**Dataset entries:**
⟨
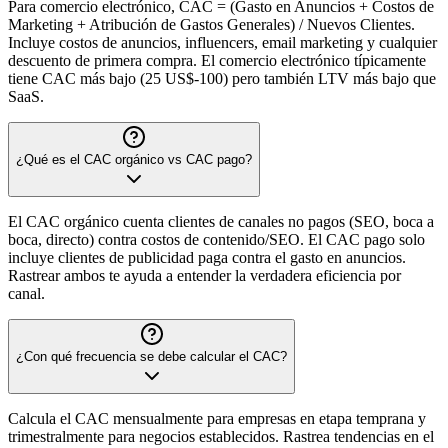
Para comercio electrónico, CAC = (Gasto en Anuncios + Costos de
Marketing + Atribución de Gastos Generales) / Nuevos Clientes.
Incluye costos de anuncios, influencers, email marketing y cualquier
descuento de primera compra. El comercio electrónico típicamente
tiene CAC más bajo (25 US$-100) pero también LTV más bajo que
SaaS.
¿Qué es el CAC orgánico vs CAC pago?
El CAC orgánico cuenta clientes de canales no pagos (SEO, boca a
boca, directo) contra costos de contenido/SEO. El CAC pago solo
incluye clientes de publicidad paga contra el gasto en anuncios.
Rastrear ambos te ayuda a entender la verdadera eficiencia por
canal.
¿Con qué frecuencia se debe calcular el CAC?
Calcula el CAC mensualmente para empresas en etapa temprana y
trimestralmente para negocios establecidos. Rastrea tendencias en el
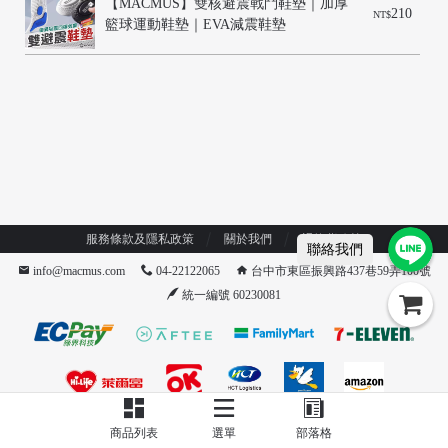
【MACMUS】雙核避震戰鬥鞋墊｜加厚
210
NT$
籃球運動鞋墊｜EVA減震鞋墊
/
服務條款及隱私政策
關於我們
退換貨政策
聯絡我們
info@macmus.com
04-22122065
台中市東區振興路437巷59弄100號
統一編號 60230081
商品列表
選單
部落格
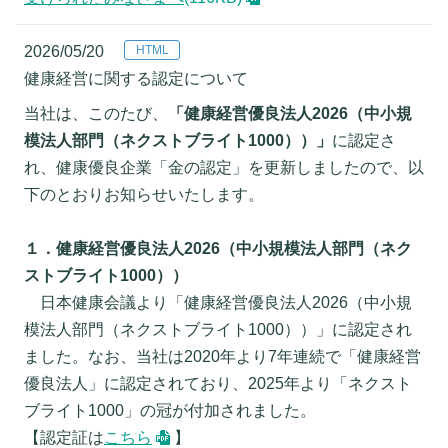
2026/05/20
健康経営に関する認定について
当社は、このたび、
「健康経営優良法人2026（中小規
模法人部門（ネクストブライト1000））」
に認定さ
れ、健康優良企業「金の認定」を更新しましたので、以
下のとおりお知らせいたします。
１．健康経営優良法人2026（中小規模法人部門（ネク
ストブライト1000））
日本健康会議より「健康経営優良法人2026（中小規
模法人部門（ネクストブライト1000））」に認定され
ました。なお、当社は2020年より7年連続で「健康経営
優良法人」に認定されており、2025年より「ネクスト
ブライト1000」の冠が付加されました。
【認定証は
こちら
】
⟩
⟨
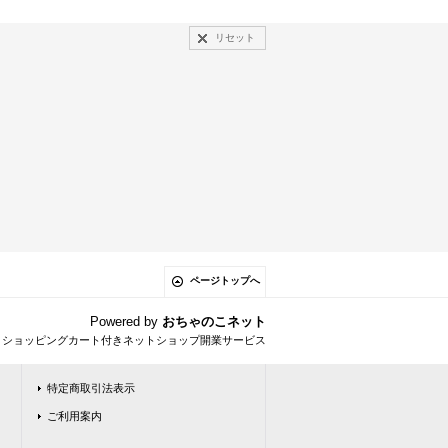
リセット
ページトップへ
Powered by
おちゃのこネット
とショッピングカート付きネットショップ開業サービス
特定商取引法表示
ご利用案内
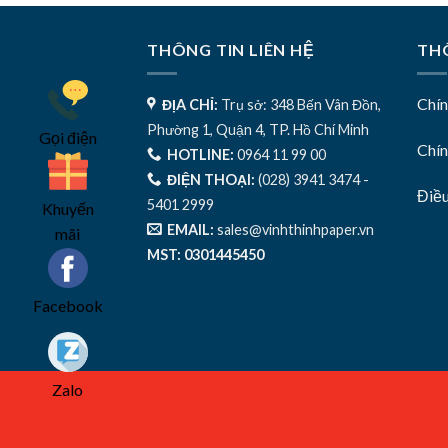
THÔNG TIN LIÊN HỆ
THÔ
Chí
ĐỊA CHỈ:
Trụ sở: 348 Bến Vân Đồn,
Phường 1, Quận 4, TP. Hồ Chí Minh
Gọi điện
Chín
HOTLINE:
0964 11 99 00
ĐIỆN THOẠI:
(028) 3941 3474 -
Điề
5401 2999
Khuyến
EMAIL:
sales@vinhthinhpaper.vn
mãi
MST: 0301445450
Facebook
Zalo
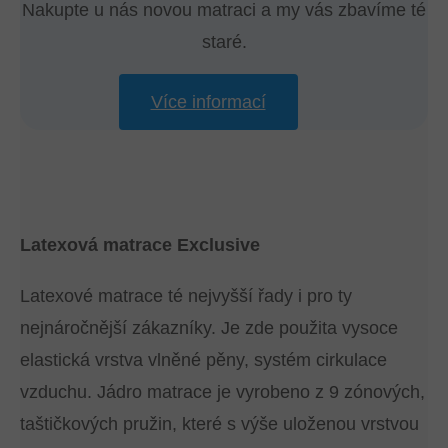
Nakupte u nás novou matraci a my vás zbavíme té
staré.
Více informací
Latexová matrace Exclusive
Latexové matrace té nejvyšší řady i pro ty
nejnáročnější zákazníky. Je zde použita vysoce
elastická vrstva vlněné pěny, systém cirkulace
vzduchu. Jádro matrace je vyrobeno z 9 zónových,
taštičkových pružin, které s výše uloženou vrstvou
⟩
**Exercise objective:** Working through the records above, copy each line in which "electrónico" is found.

**Exercise output:**
Para comercio electrónico, CAC = (Gasto en Anuncios + Costos de
descuento de primera compra. El comercio electrónico típicamente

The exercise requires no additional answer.